Data Quality Management
Data quality in the Train Information System (TIS) is a crucial factor in ensuring the reliability of data that is also used by IMs and RUs to feed their own systems. Data extracted from the database is used to create reports through additional tools, such as Oracle Business Intelligence (OBI). Since TIS is fed by different national systems, data quality problems may occur at different stages:
- Delivery of incorrect data by legacy systems
- Incomplete data transferred from legacy systems to TIS
- Incompatible data provided by different legacy systems concerning the same train
- Incorrect data processing or data loss within TIS
- Incorrect data transfer to sub-systems (such as OBI)
- Incorrect data processing or data loss in sub-systems
To provide reliable information at all these stages data quality checks must be performed.
The Data Quality Working Group is composed of data quality experts tasked with the in-depth analysis of TIS data and relationships between these data. The working group analyses problems and forwards the resulting tasks/corrective actions to the responsible partner.

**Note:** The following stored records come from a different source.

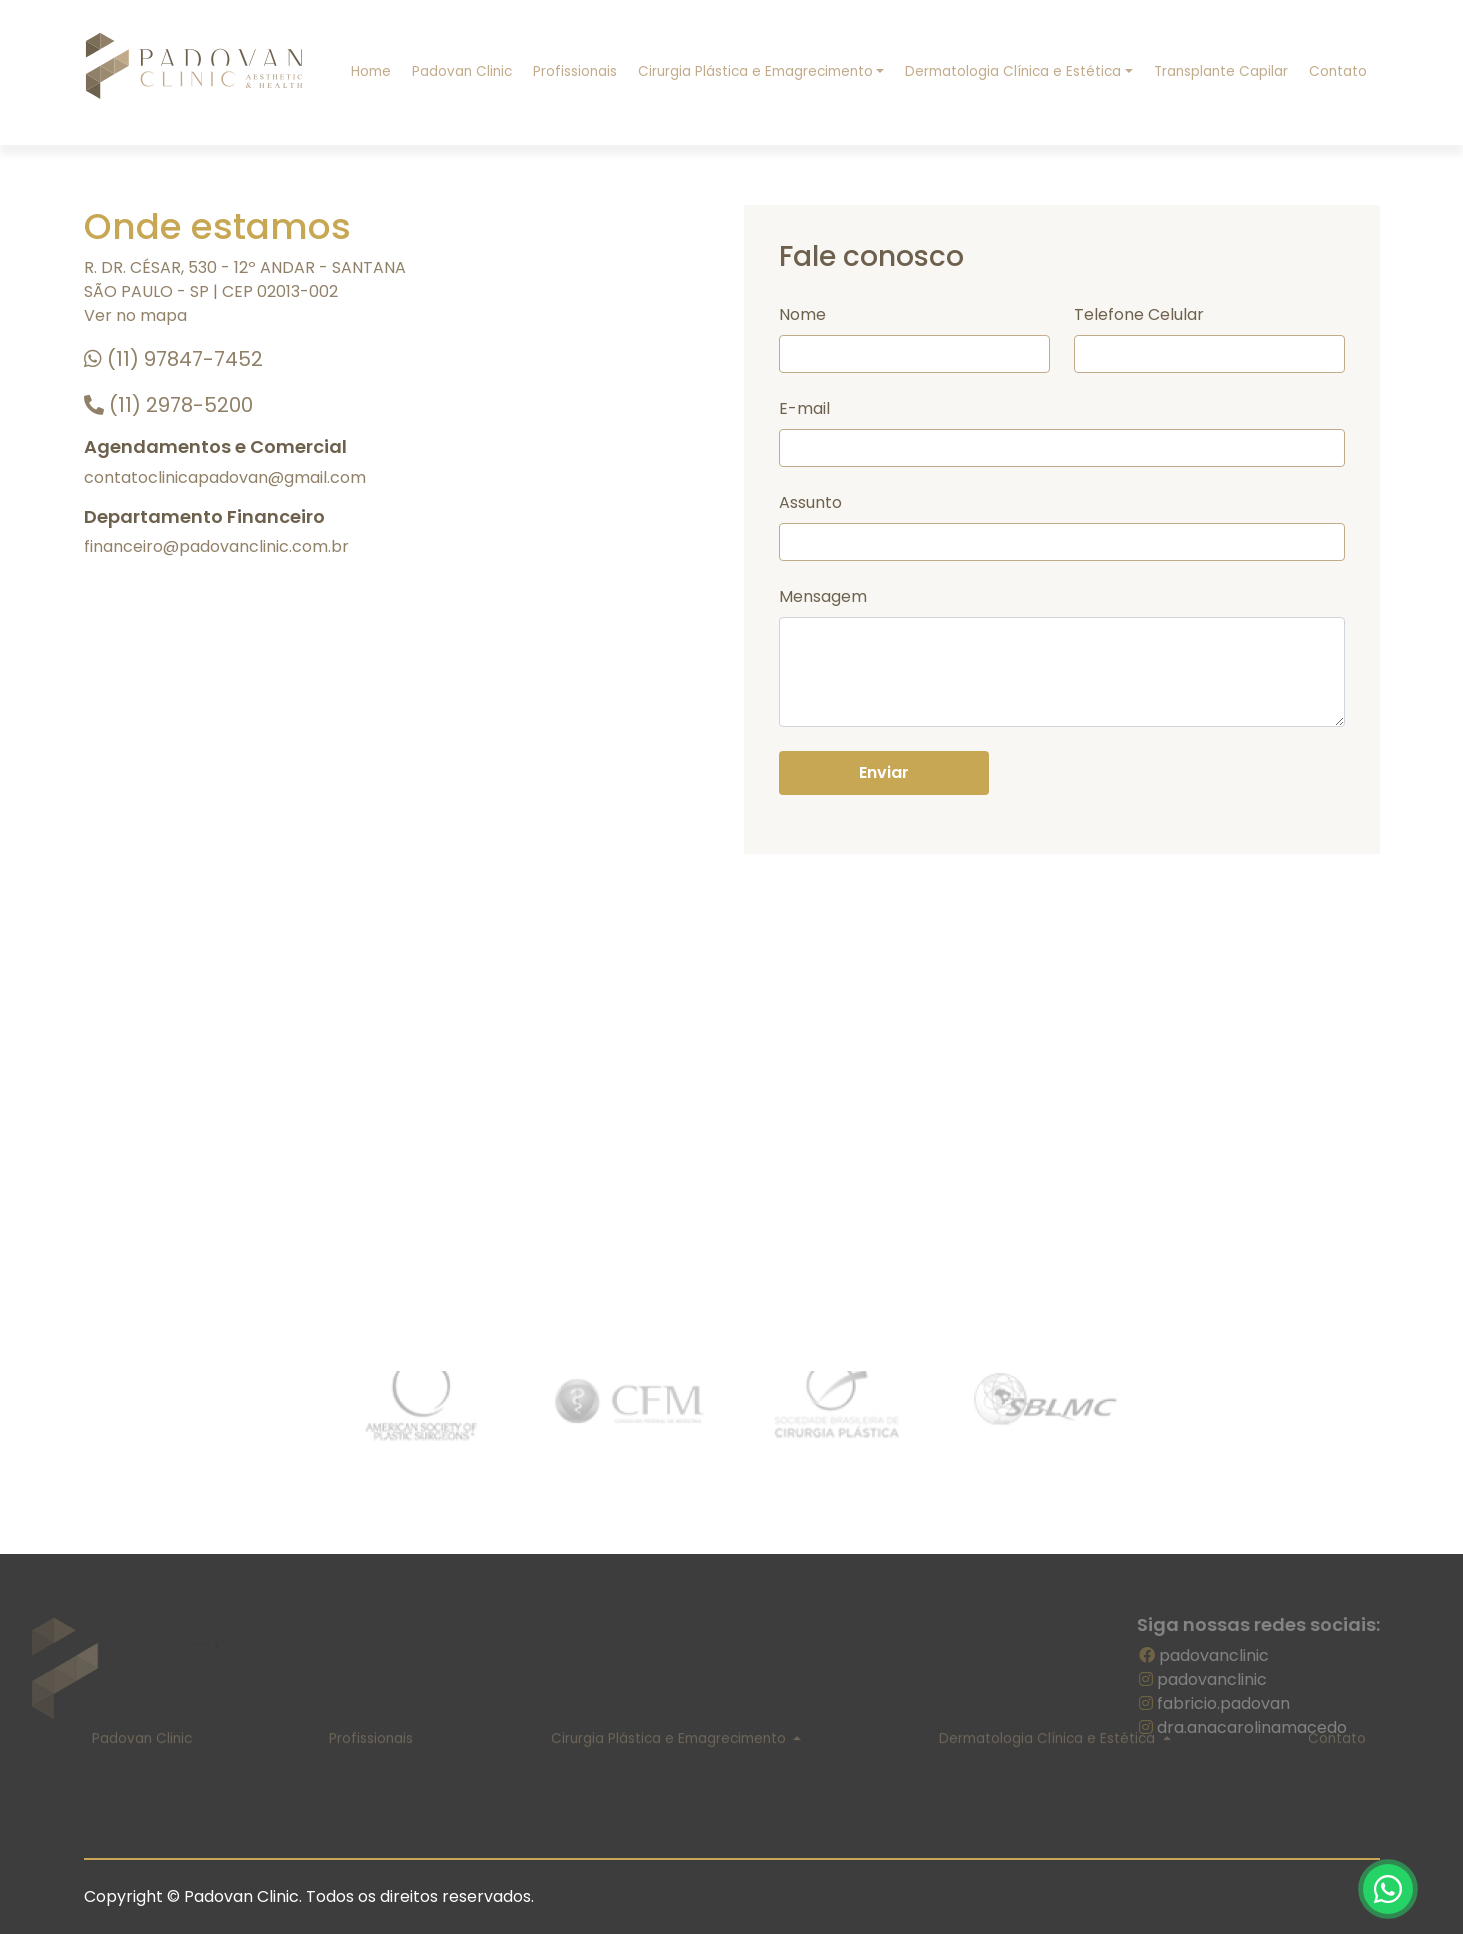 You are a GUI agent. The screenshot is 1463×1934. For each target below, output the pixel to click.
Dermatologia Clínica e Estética (1013, 71)
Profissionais (575, 71)
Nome (802, 314)
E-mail (804, 408)
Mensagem (823, 596)
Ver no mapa (135, 315)
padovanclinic (1218, 1655)
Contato (1338, 71)
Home (371, 71)
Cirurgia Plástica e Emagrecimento (755, 71)
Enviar (884, 772)
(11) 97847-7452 (173, 359)
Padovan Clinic (462, 71)
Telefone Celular (1139, 314)
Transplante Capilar (1221, 71)
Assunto (810, 502) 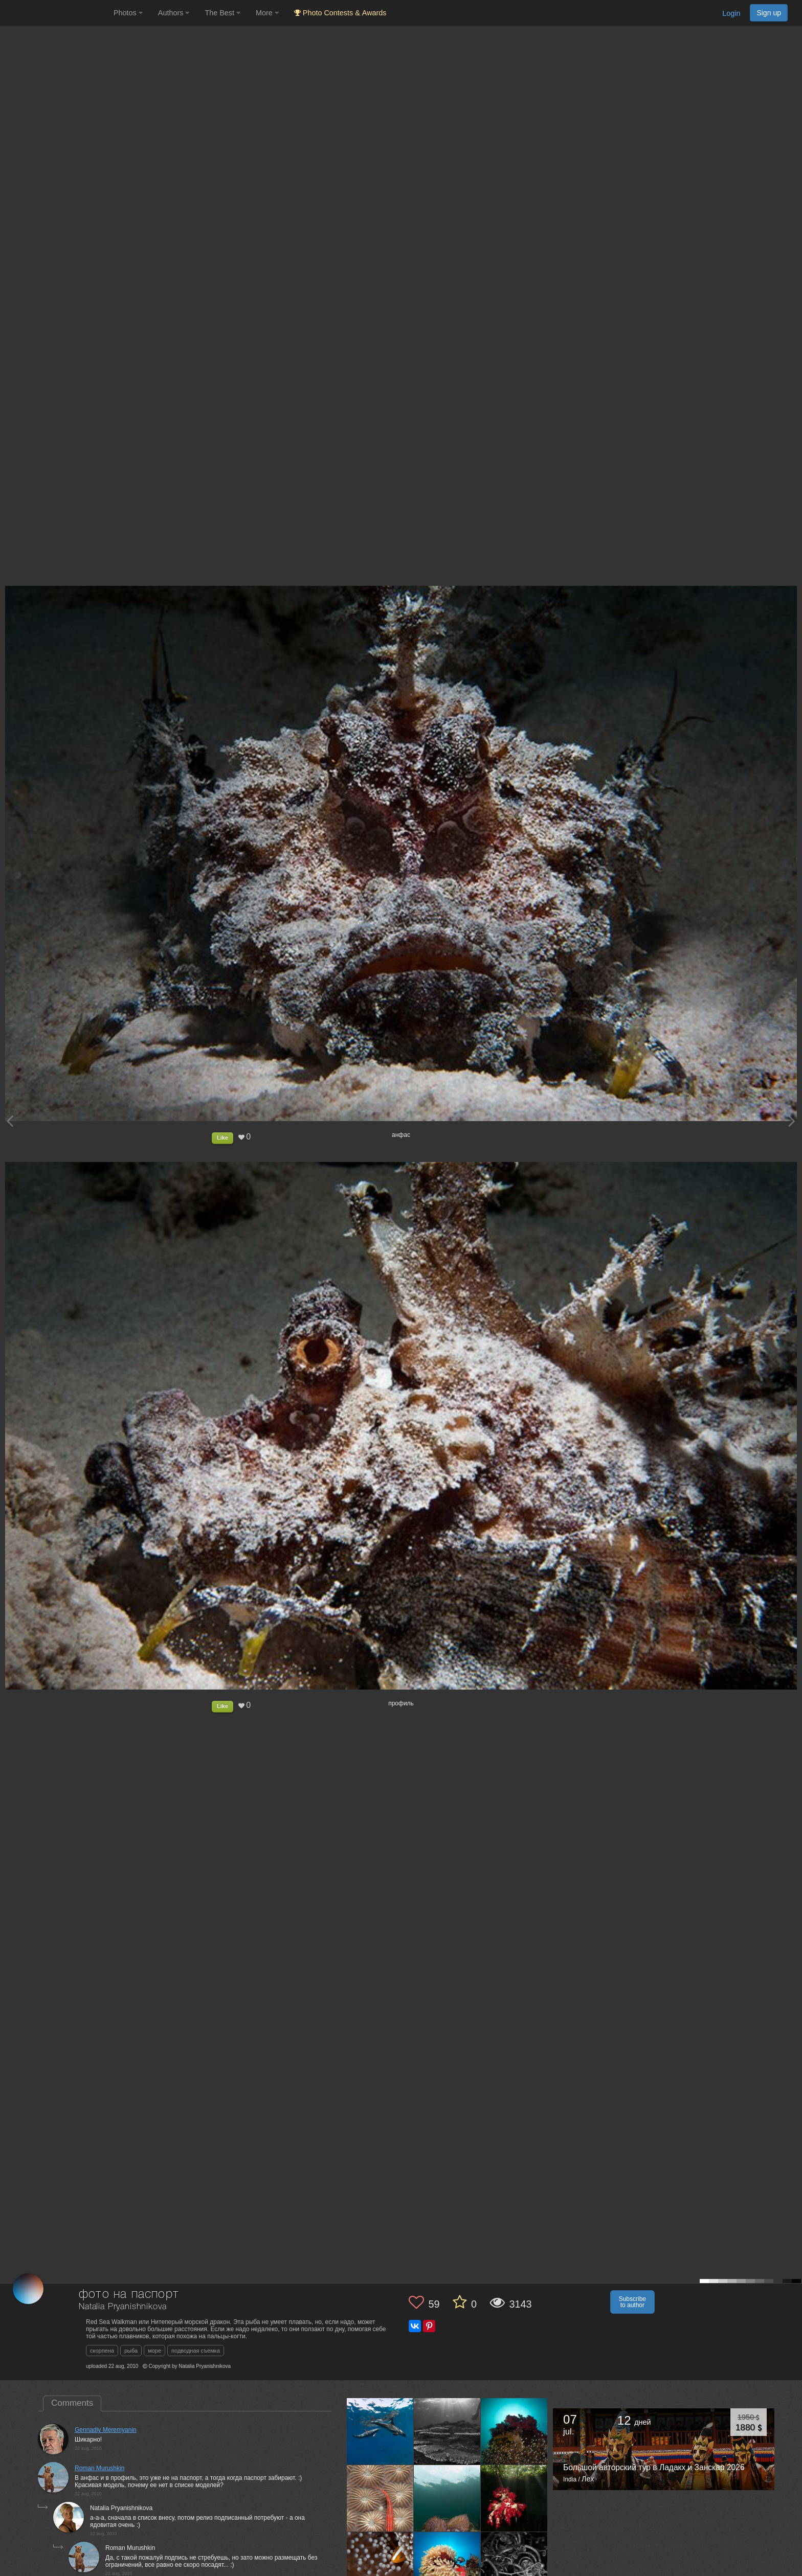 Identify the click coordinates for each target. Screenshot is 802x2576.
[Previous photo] (9, 1120)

RNE has created a structured framework defining the different meanings of data quality as regards various different procedures (reports, evaluation, corrective actions, responsible partners, KPIs) and has published them in the TIS Data Quality Management Handbook.
Moreover, to highlight the importance of reliable data, especially for reporting purposes, the Data Quality Strategy for Reporting Purposes and specific follow-up projects to fulfill the strategic objectives are currently being defined and will start in the near future.